Converts names to lowercase, replaces spaces and special characters
with underscores, and ensures the result is suitable for URLs and
file systems.
Args:
name: The original name to normalize
Returns:
Normalized name suitable for URLs and identifiers
Example:
>>> normalize_name("File System Server")
'file_system_server'
>>> normalize_name("GitHub API v2")
'github_api_v2'
>>> normalize_name("My-Special_Server!")
'my_special_server'
"""
if not name:
return "unnamed"
# Convert to lowercase
normalized = name.lower()
# Replace spaces, hyphens, and other non-alphanumeric chars with underscores
normalized = re.sub(r"[^a-z0-9]+", "_", normalized)
# Remove leading/trailing underscores
normalized = normalized.strip("_")
# Ensure we don't have empty string or just underscores
if not normalized or normalized == "_":
normalized = "unnamed"
# Limit length to reasonable size
if len(normalized) > 50:
normalized = normalized[:50].rstrip("_")
return normalized
def sanitize_filename(filename: str, replacement: str = "_") -> str:
r"""Sanitize a filename for cross-platform compatibility.

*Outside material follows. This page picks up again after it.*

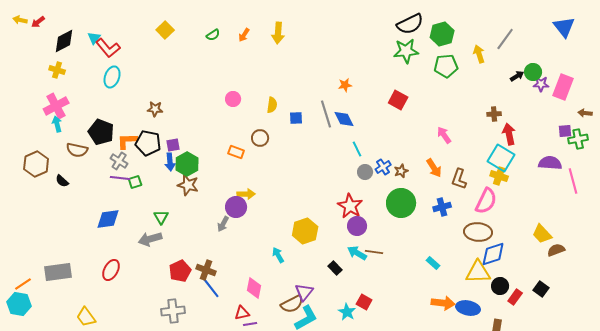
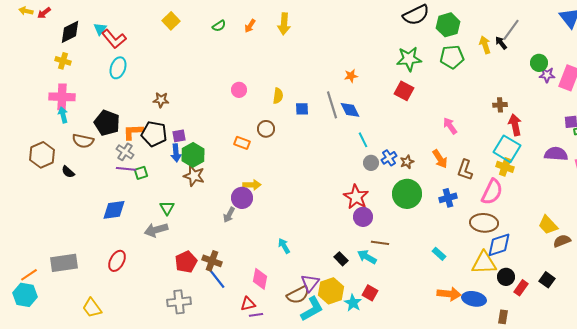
green star: (406, 51) -> (409, 59), moved
black arrow: (517, 76) -> (501, 43), moved, turned -96
pink cross: (56, 106) -> (62, 97), turned 30
yellow hexagon: (305, 231) -> (331, 291), moved
cyan arrow: (357, 253) -> (367, 257), moved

Removes or replaces characters that are invalid in filenames
on various operating systems.
Args:
filename: The original filename
replacement: Character to use as replacement for invalid chars
Returns:
Sanitized filename safe for all platforms
Example:
>>> sanitize_filename("file/with\\bad:chars")
'file_with_bad_chars'
>>> sanitize_filename("document<>name", replacement="-")
'document--name'
"""
if not filename:
return "untitled"
# Characters that are invalid in filenames on various platforms
invalid_chars = r'<>:"/\\|?*'
# Replace invalid characters
sanitized = filename
for char in invalid_chars:
sanitized = sanitized.replace(char, replacement)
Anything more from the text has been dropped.